Amie could barely see her customer as the woman lurched toward the counter, arms loaded with a voodoo love spell kit, fat pink altar candles, a well-endowed Love Doll, a twelve-pack of Fire of Love incense, and “breath mints,” the woman huffed. She dumped everything on the mosaic countertop and reached for the Altoids display, a nervous smile tickling her lips. “Not that I expect all of this to work right away.”
Amie couldn’t help laughing as she caught a supersize bottle of Heat Up the Bedroom linen mist before it rolled under an arrangement of Good Fortune charms. “You never know.”
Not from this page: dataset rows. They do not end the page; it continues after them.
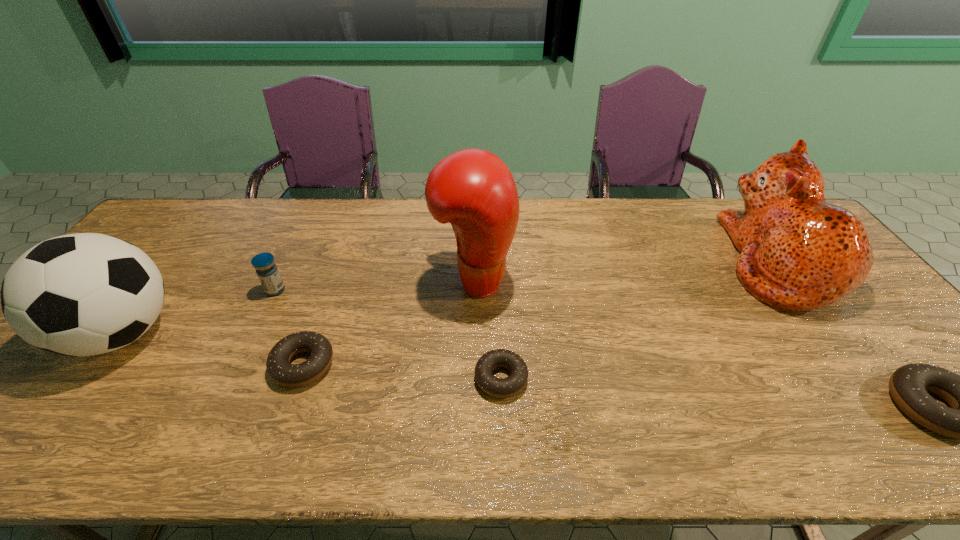 Identify the location of the leftmost doughnut. (278, 365).

You are a GUI agent. You are given a task and a screenshot of the screen. Output one action in this format:
    pyautogui.click(x=<x>, y=<y>)
    Task: Click on the fifth object from right to left
    The height and width of the screenshot is (540, 960).
    Given the screenshot: What is the action you would take?
    pyautogui.click(x=278, y=365)

Identify the location of the shortest doughnut. The height and width of the screenshot is (540, 960). (497, 387).

Find the location of a particular element. the shortest object is located at coordinates (497, 387).

The width and height of the screenshot is (960, 540). Identify the location of the tallest object. (473, 189).

This screenshot has height=540, width=960. Find the location of `cat`. cat is located at coordinates (798, 253).

The height and width of the screenshot is (540, 960). I want to click on medicine, so click(x=266, y=269).

The image size is (960, 540). Find the location of `the fourth tallest object`. the fourth tallest object is located at coordinates (266, 269).

Locate an element on the screen. The image size is (960, 540). soccer ball is located at coordinates (83, 294).

Where is `free space located 0.120m on the back of the fifth object from right to left`? The height and width of the screenshot is (540, 960). free space located 0.120m on the back of the fifth object from right to left is located at coordinates (324, 306).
Her customer couldn’t have been more than forty, with gorgeous green eyes, a warm, well-rounded face, and a lonely heart. Amie could see it as clearly as the glow-in-the-dark Find Your Lover charm at the top of the heap.
Well, Amie had just the thing.
She closed her eyes, blocking out the pink and green painted walls and loaded display tables.
Wind chimes at the back of the shop swung in circles. Their limbs, carved from bayou swamp trees, clacked together.
She let her magic well up inside her, vibrant and sweet. “Now.” She reached across the counter and found the woman’s hands. She braced herself as the power flowed through her. “You’ll find what you need.”
She squeezed once and let go. Once was all it took.
That’s when the growling started.
It began as a low rumbling at the back of the shop and continued until a thin line of smoke seeped from behind the Voodoo Wash Yourself Clean soap display.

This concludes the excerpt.